Physiology and effects of nucleosides in mice lacking all four adenosine receptors.
Cuiying XiaoNaili LiuKenneth A JacobsonOksana GavrilovaMarc L ReitmanPublished in: PLoS biology (2019)
Adenosine is a constituent of many molecules of life; increased free extracellular adenosine indicates cell damage or metabolic stress. The importance of adenosine signaling in basal physiology, as opposed to adaptive responses to danger/damage situations, is unclear. We generated mice lacking all four adenosine receptors (ARs), Adora1-/-;Adora2a-/-;Adora2b-/-;Adora3-/- (quad knockout [QKO]), to enable investigation of the AR dependence of physiologic processes, focusing on body temperature. The QKO mice demonstrate that ARs are not required for growth, metabolism, breeding, and body temperature regulation (diurnal variation, response to stress, and torpor).
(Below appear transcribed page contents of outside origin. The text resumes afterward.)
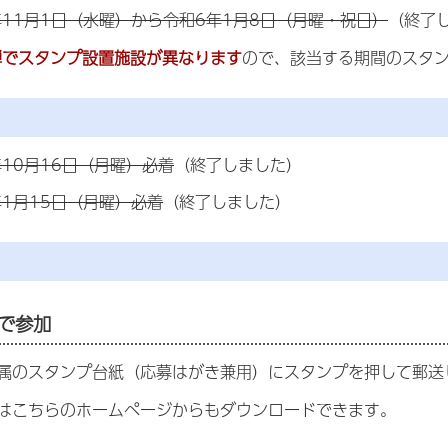
年11月1日（水曜）から令和6年1月8日（月曜・祝日）
（終了
弾でスタンプ設置施設が異なります
ので、該当する期間のスタ
10月16日（月曜）必着
（終了しました）
年1月15日（月曜）必着
（終了しました）
で参加
属のスタンプ台紙（応募はがき兼用）にスタンプを押して郵送
はこちらのホームページからもダウンロードできます。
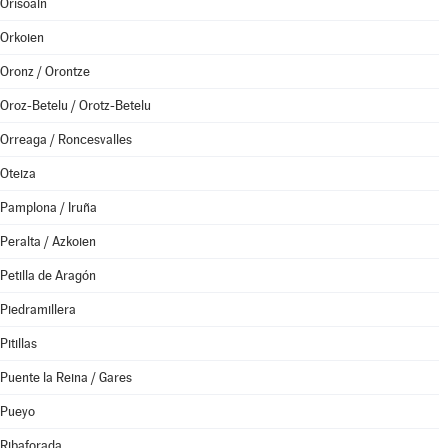
Orísoain
Orkoien
Oronz / Orontze
Oroz-Betelu / Orotz-Betelu
Orreaga / Roncesvalles
Oteiza
Pamplona / Iruña
Peralta / Azkoien
Petilla de Aragón
Piedramillera
Pitillas
Puente la Reina / Gares
Pueyo
Ribaforada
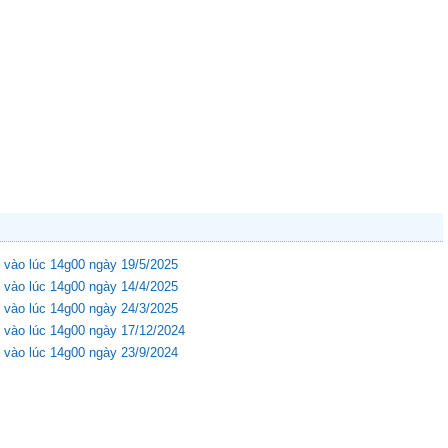
 vào lúc 14g00 ngày 19/5/2025
 vào lúc 14g00 ngày 14/4/2025
 vào lúc 14g00 ngày 24/3/2025
 vào lúc 14g00 ngày 17/12/2024
 vào lúc 14g00 ngày 23/9/2024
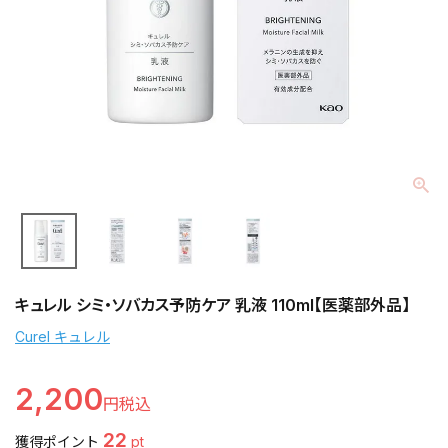
キュレル シミ・ソバカス予防ケア 乳液 110ml【医薬部外品】
Curel キュレル
2,200
22
獲得ポイント
pt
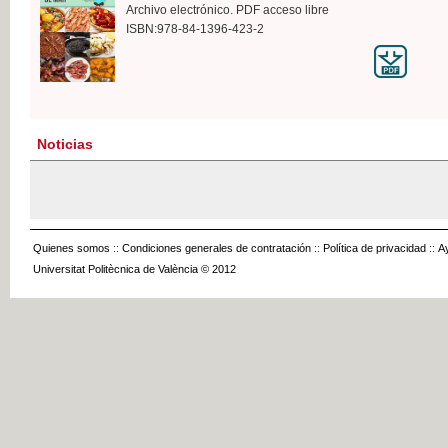
Archivo electrónico. PDF acceso libre
ISBN:978-84-1396-423-2
Noticias
Quienes somos
::
Condiciones generales de contratación
::
Política de privacidad
::
A
Universitat Politècnica de València © 2012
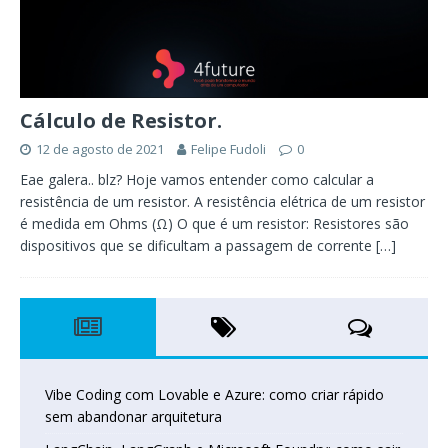
Cálculo de Resistor.
12 de agosto de 2021
Felipe Fudoli
0
Eae galera.. blz? Hoje vamos entender como calcular a
resistência de um resistor. A resistência elétrica de um resistor
é medida em Ohms (Ω) O que é um resistor: Resistores são
dispositivos que se dificultam a passagem de corrente
[…]
Vibe Coding com Lovable e Azure: como criar rápido
sem abandonar arquitetura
However, the mice showed decreased survival starting at about 15 weeks of age. While adenosine agonists cause profound hypothermia via each AR, adenosine did not cause hypothermia (or bradycardia or hypotension) in QKO mice, indicating that AR-independent signals do not contribute to adenosine-induced hypothermia. The hypothermia elicited by adenosine kinase inhibition (with A134974), inosine, or uridine also required ARs, as each was abolished in the QKO mice. The proposed mechanism for uridine-induced hypothermia is inhibition of adenosine transport by uridine, increasing local extracellular adenosine levels. In contrast, adenosine 5'-monophosphate (AMP)-induced hypothermia was attenuated in QKO mice, demonstrating roles for both AR-dependent and AR-independent mechanisms in this process. The physiology of the QKO mice appears to be the sum of the individual knockout mice, without clear evidence for synergy, indicating that the actions of the four ARs are generally complementary. The phenotype of the QKO mice suggests that, while extracellular adenosine is a signal of stress, damage, and/or danger, it is less important for baseline regulation of body temperature.